About this exercise: Copy the entries exactly. Leave out any pictures.

Stored data entries:
- - - - - - -

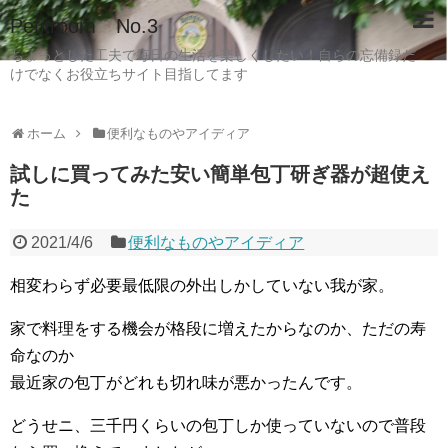
Petitroom No.3
ちょっとした工夫で毎日の生活を楽しくしたい！自らの忘備録だ
けでなくお役立ちサイト目指してます
ホーム
便利なものやアイディア
試しに買ってみた安い簡単包丁研ぎ器が超使え
た
2021/4/6
便利なものやアイディア
相変わらず必要最低限の外出しかしていない我が家。
家で料理をする機会が格段に増えたからなのか、ただの寿
命なのか
最近家の包丁がどれも切れ味が悪かったんです。
どうせニ、三千円くらいの包丁しか使っていないので普段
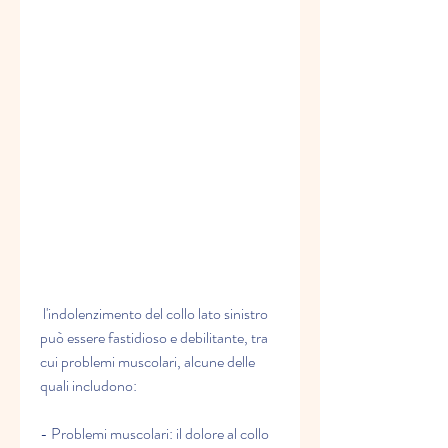
 l'indolenzimento del collo lato sinistro 
può essere fastidioso e debilitante, tra 
cui problemi muscolari, alcune delle 
quali includono:
- Problemi muscolari: il dolore al collo 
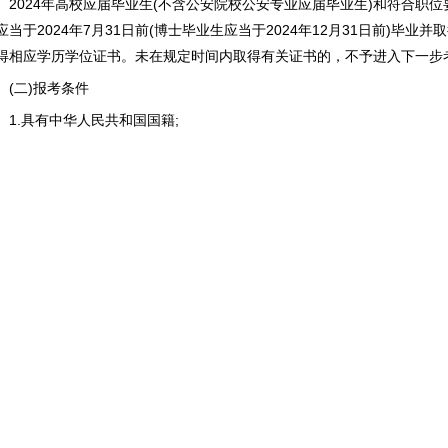
024年高校应届毕业生(不含公安院校公安专业应届毕业生)和符合职位
应当于2024年7月31日前(博士毕业生应当于2024年12月31日前)
得相应学历学位证书。未在规定时间内取得有关证书的，不予进入下一步
二)报考条件
.具有中华人民共和国国籍;
.拥护中华人民共和国宪法，拥护中国共产党领导和社会主义制度;
.具有良好的政治素质和道德品行;
.热爱公安事业，志愿从事人民警察职业;
.年龄在18至30周岁(1992年12月7日至2005年12月7日期间出生)
5周岁(1987年12月7日至2005年12月7日期间出生);
.具有正常履行职责的身体条件和心理素质;
.具有符合职位要求的文化程度和工作能力，其中，拟报职位的“专业”条
.符合法律法规和招录职位所要求的其他资格条件。
二)凡有下列情形之一的，不得报名
.因犯罪受过刑事处罚的人员或被开除公职的人员;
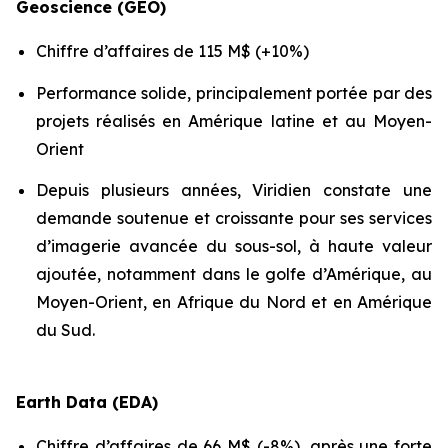
Geoscience (GEO)
Chiffre d’affaires de 115 M$ (+10%)
Performance solide, principalement portée par des
projets réalisés en Amérique latine et au Moyen-
Orient
Depuis plusieurs années, Viridien constate une
demande soutenue et croissante pour ses services
d’imagerie avancée du sous-sol, à haute valeur
ajoutée, notamment dans le golfe d’Amérique, au
Moyen-Orient, en Afrique du Nord et en Amérique
du Sud.
Earth Data (EDA)
Chiffre d’affaires de 66 M$ (-8%), après une forte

- - - - - - -

Exercise result:
Petitroom No.3
ちょっとした工夫で毎日の生活を楽しくしたい！自らの忘備録だ
けでなくお役立ちサイト目指してます
ホーム
便利なものやアイディア
試しに買ってみた安い簡単包丁研ぎ器が超使え
た
2021/4/6
便利なものやアイディア
相変わらず必要最低限の外出しかしていない我が家。
家で料理をする機会が格段に増えたからなのか、ただの寿
命なのか
最近家の包丁がどれも切れ味が悪かったんです。
どうせニ、三千円くらいの包丁しか使っていないので普段
 l'indolenzimento del collo lato sinistro 
può essere fastidioso e debilitante, tra 
cui problemi muscolari, alcune delle 
quali includono:
- Problemi muscolari: il dolore al collo 
024年高校应届毕业生(不含公安院校公安专业应届毕业生)和符合职位
应当于2024年7月31日前(博士毕业生应当于2024年12月31日前)
得相应学历学位证书。未在规定时间内取得有关证书的，不予进入下一步
二)报考条件
.具有中华人民共和国国籍;
.拥护中华人民共和国宪法，拥护中国共产党领导和社会主义制度;
.具有良好的政治素质和道德品行;
.热爱公安事业，志愿从事人民警察职业;
.年龄在18至30周岁(1992年12月7日至2005年12月7日期间出生)
5周岁(1987年12月7日至2005年12月7日期间出生);
.具有正常履行职责的身体条件和心理素质;
.具有符合职位要求的文化程度和工作能力，其中，拟报职位的“专业”条
.符合法律法规和招录职位所要求的其他资格条件。
二)凡有下列情形之一的，不得报名
.因犯罪受过刑事处罚的人员或被开除公职的人员;
Geoscience (GEO)
Chiffre d’affaires de 115 M$ (+10%)
Performance solide, principalement portée par des
projets réalisés en Amérique latine et au Moyen-
Orient
Depuis plusieurs années, Viridien constate une
demande soutenue et croissante pour ses services
d’imagerie avancée du sous-sol, à haute valeur
ajoutée, notamment dans le golfe d’Amérique, au
Moyen-Orient, en Afrique du Nord et en Amérique
du Sud.
Earth Data (EDA)
Chiffre d’affaires de 66 M$ (-8%), après une forte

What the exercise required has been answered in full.